Wednesday, June 3, 2009

Invest in the content, not the channel

The American Press Institute, a newspaper industry group in Reston, Va., today released its big report on how it believes news companies should move away from free online content toward a pay-to-play model. There is no shortage of opinions on this issue, and many commentators/bloggers quickly jumped on the report as the last gasp of a dying business model. They may yet be right.

Download the 31-page report. (My favorite line, from page 23, is the header for this blog entry.)

But I'm not counting out the industry types just yet. The fact that a number of newspaper publishers and executives were in on the creation of this report means that when they do move, they're likely to do it in concert. No matter how loudly analysts yell or how much certainty they display, nobody knows what would happen if a large percentage of the content creators suddenly began charging for their news products and aggressively defending what they see as their intellectual property rights.

That said, I read the report this afternoon with quite a bit of trepidation and mixed feeling. Philosophically, I think publishers -- like music labels and film studios -- have a right to make money off the content they generate. The reporters and editors who do all that work deserve to get paid at the end of the day. And I do not necessarily agree with the horse-is-already-out-of-the-barn argument so often thrown around. But I do agree that the Web is fundamentally different than traditional print and should be treated in entirely different ways, including when it comes to charging for content.

The beginning of the report, when it states its assumptions and talks about adopting a paid-content model, left me feeling decidedly uneasy. It started off defensive and traditional, maybe as a sop to the industry's publishers who hold sway at API. An interesting thing happened as I continued reading, however. Some of the ideas started to sound right, even good. By the end, I had circled a number of points and could begin to see the makings of a functional news-company business plan.

It started to get really interesting when the subject of hybrid pay models came up. This is something I can get my mind around. The future doesn't have to be either entirely free or completely behind a Steel Curtain demanding your credit card number.

The hybrid model might offer a combination of online and offline products. A subscription might include access to the Web site, an e-reader edition, iPhone applications, deeper access to the news archives and a weekend print product or niche publication. News organizations might offer a bundle of products and services at different price points, much the way cable television offers premium channels, pay-per-view and digital recording devices along with telephone and Internet services. Users pick and choose, and their purchases show up on a monthly bill. In fact, the news might become a premium service that shows up as a monthly charge on the bill from your Internet service provider.

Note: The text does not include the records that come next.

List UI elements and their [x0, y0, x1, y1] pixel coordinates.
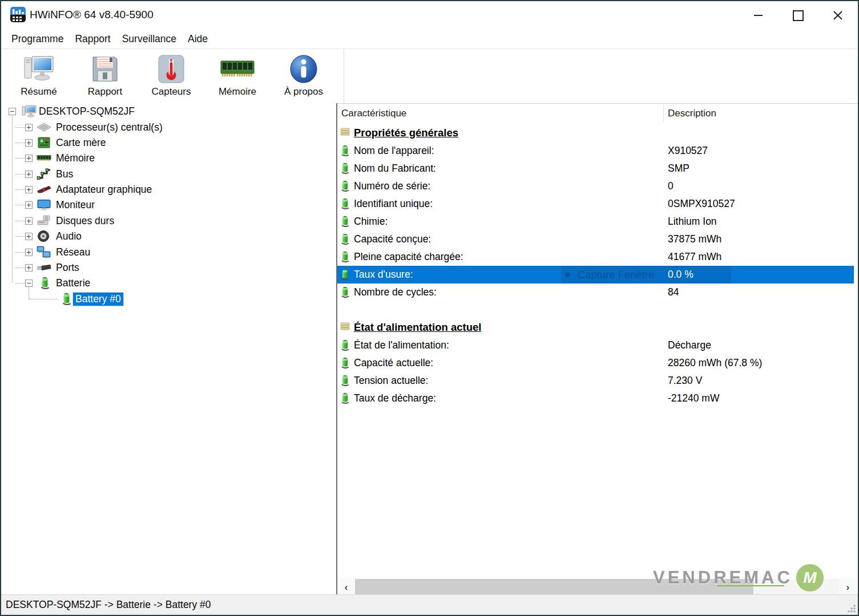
tree-item-processeur[interactable]: Processeur(s) central(s): [1, 119, 336, 135]
close-button[interactable]: [818, 1, 858, 30]
battery-icon: [340, 357, 352, 370]
expand-plus-icon[interactable]: [25, 249, 33, 256]
hdd-icon: [37, 214, 51, 228]
section-papers-icon: [340, 322, 352, 334]
device-tree-panel: DESKTOP-SQM52JF Processeur(s) central(s)…: [1, 103, 336, 595]
tree-item-reseau[interactable]: Réseau: [1, 244, 336, 260]
table-row[interactable]: Identifiant unique: 0SMPX910527: [337, 195, 854, 213]
menu-aide[interactable]: Aide: [182, 33, 213, 45]
window-title: HWiNFO® 64 v8.40-5900: [30, 9, 154, 21]
column-divider[interactable]: [663, 105, 664, 122]
maximize-button[interactable]: [778, 1, 818, 30]
row-value: 7.230 V: [668, 375, 702, 387]
tree-item-ports[interactable]: Ports: [1, 260, 336, 275]
row-label: Identifiant unique:: [354, 198, 433, 210]
row-label: Numéro de série:: [354, 180, 430, 192]
expand-plus-icon[interactable]: [25, 186, 33, 193]
tree-item-adaptateur-graphique[interactable]: Adaptateur graphique: [1, 181, 336, 197]
toolbar-apropos-button[interactable]: À propos: [271, 52, 337, 100]
title-bar: HWiNFO® 64 v8.40-5900: [1, 1, 858, 30]
table-row[interactable]: Capacité conçue: 37875 mWh: [337, 230, 854, 248]
hwinfo-window: HWiNFO® 64 v8.40-5900 Programme Rapport …: [0, 0, 859, 616]
resize-grip-icon[interactable]: [848, 605, 856, 613]
tree-item-label: Mémoire: [56, 152, 95, 164]
collapse-expander-icon[interactable]: [9, 108, 16, 115]
tree-item-disques-durs[interactable]: Disques durs: [1, 213, 336, 229]
toolbar: Résumé Rapport: [1, 49, 858, 104]
tree-item-bus[interactable]: Bus: [1, 166, 336, 182]
battery-icon: [340, 392, 352, 405]
column-description[interactable]: Description: [668, 108, 716, 119]
expand-plus-icon[interactable]: [25, 233, 33, 240]
table-row[interactable]: Chimie: Lithium Ion: [337, 213, 854, 230]
table-row[interactable]: Taux de décharge: -21240 mW: [337, 390, 854, 407]
table-row-selected[interactable]: Capture Fenêtre Taux d'usure: 0.0 %: [337, 266, 854, 283]
table-row[interactable]: Pleine capacité chargée: 41677 mWh: [337, 248, 854, 266]
tree-item-label: Processeur(s) central(s): [56, 121, 163, 133]
tree-item-desktop[interactable]: DESKTOP-SQM52JF: [1, 103, 336, 119]
row-label: Nom de l'appareil:: [354, 145, 434, 157]
column-caracteristique[interactable]: Caractéristique: [341, 108, 406, 119]
monitor-icon: [37, 198, 51, 212]
tree-item-label: Batterie: [56, 277, 90, 289]
section-row-proprietes[interactable]: Propriétés générales: [337, 124, 854, 142]
toolbar-resume-label: Résumé: [21, 86, 57, 98]
row-label: Chimie:: [354, 216, 388, 228]
toolbar-rapport-button[interactable]: Rapport: [72, 52, 138, 100]
battery-icon: [340, 163, 352, 175]
expand-plus-icon[interactable]: [25, 217, 33, 225]
collapse-expander-icon[interactable]: [25, 279, 33, 287]
table-row[interactable]: Nom de l'appareil: X910527: [337, 142, 854, 160]
section-title: Propriétés générales: [354, 127, 458, 139]
status-bar: DESKTOP-SQM52JF -> Batterie -> Battery #…: [1, 594, 858, 615]
tree-item-memoire[interactable]: Mémoire: [1, 150, 336, 166]
table-row[interactable]: Capacité actuelle: 28260 mWh (67.8 %): [337, 354, 854, 372]
motherboard-icon: [37, 136, 51, 149]
row-value: 0: [668, 180, 674, 192]
menu-programme[interactable]: Programme: [6, 33, 69, 45]
menu-surveillance[interactable]: Surveillance: [116, 33, 182, 45]
battery-icon: [38, 276, 53, 290]
row-value: X910527: [668, 145, 708, 157]
expand-plus-icon[interactable]: [25, 264, 33, 271]
table-row[interactable]: État de l'alimentation: Décharge: [337, 337, 854, 354]
toolbar-resume-button[interactable]: Résumé: [6, 52, 72, 100]
menu-rapport[interactable]: Rapport: [69, 33, 116, 45]
bus-icon: [37, 167, 51, 181]
vendremac-watermark: VENDREMAC M: [653, 560, 858, 595]
battery-icon: [340, 269, 352, 281]
memory-icon: [37, 151, 51, 165]
scroll-left-arrow-icon[interactable]: ‹: [337, 579, 355, 595]
expand-plus-icon[interactable]: [25, 139, 33, 147]
battery-icon: [340, 286, 352, 299]
tree-item-label: Disques durs: [56, 215, 114, 227]
capture-overlay-icon: [565, 272, 570, 277]
tree-item-label: Moniteur: [56, 199, 95, 211]
menu-bar: Programme Rapport Surveillance Aide: [1, 30, 858, 49]
tree-item-label: Audio: [56, 230, 82, 242]
memory-module-icon: [220, 52, 255, 86]
expand-plus-icon[interactable]: [25, 171, 33, 178]
expand-plus-icon[interactable]: [25, 155, 33, 162]
details-panel: Caractéristique Description Propriétés g…: [337, 103, 857, 595]
expand-plus-icon[interactable]: [25, 201, 33, 209]
watermark-underline: [717, 585, 784, 586]
tree-item-moniteur[interactable]: Moniteur: [1, 197, 336, 213]
row-label: Nombre de cycles:: [354, 286, 437, 298]
minimize-button[interactable]: [738, 1, 778, 30]
tree-item-batterie[interactable]: Batterie: [1, 275, 336, 291]
table-row[interactable]: Tension actuelle: 7.230 V: [337, 372, 854, 390]
tree-item-battery-0[interactable]: Battery #0: [1, 291, 336, 307]
section-papers-icon: [340, 127, 352, 140]
tree-item-audio[interactable]: Audio: [1, 228, 336, 244]
table-row[interactable]: Nombre de cycles: 84: [337, 283, 854, 301]
toolbar-capteurs-button[interactable]: Capteurs: [138, 52, 204, 100]
row-value: -21240 mW: [668, 392, 719, 404]
table-row[interactable]: Numéro de série: 0: [337, 177, 854, 195]
tree-item-carte-mere[interactable]: Carte mère: [1, 135, 336, 151]
section-row-etat[interactable]: État d'alimentation actuel: [337, 319, 854, 337]
section-title: État d'alimentation actuel: [354, 321, 481, 334]
table-row[interactable]: Nom du Fabricant: SMP: [337, 160, 854, 177]
expand-plus-icon[interactable]: [25, 124, 33, 131]
toolbar-memoire-button[interactable]: Mémoire: [204, 52, 271, 100]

So, to extrapolate, news orgs might offer some basic news online for free in an ad-supported environment. Then it would partner with various technology companies to provide variations on micropayment or subscription models across a number of platforms. Provide e-readers or electronic-paper options to consumers who want it that way; make deep, niche-oriented premium content online and via mobile; develop iPhone and other smart phone apps; and a print product (not necessarily daily) as the top-end premium product for people who want to luxuriate with their news and information a little more.

One subscriber might want it all, and could have it at a bundled price. Another might only want the Kindle DX version with access to the expanded content online. A third might prefer only an iPhone app subscription. And a fourth might not want to subscribe, but would be willing to pay a nickel to read a story he or she is interested in. (Maybe even to pay another pass-along rate to send it to his or her friends.) All would be priced differently, and users would get a bill at the end of the month they way they do now with cable television or their phone company.

Go this route and news companies would lose a chunk -- possibly a very large chunk -- of their audience overnight. But they'd still be getting paid for their content, which is no small thing. Like cable companies and phone companies, they wouldn't have to earn the business of everyone in the market. Not even close. If you believe (as I do) that advertising will pay a smaller and smaller portion of the bills for these companies in the future, that's probably okay. Something else needs to replace much of that lost ad revenue, and this is one of the ways to start experimenting and moving toward that eventuality.

Regardless, this is all easier said than done. It would require news providers to be better than they've ever been, for one thing. Convincing people that you have a truly unique and valuable product, in a world where a lot of other information is free and easily available, is no easy thing. But that's what we're supposed to be good at, so this would be the time to prove it. If customers don't agree, of course, you're sunk.

Given the current trends, we'll be sunk anyway if we don't find a way to gin up additional revenue soon.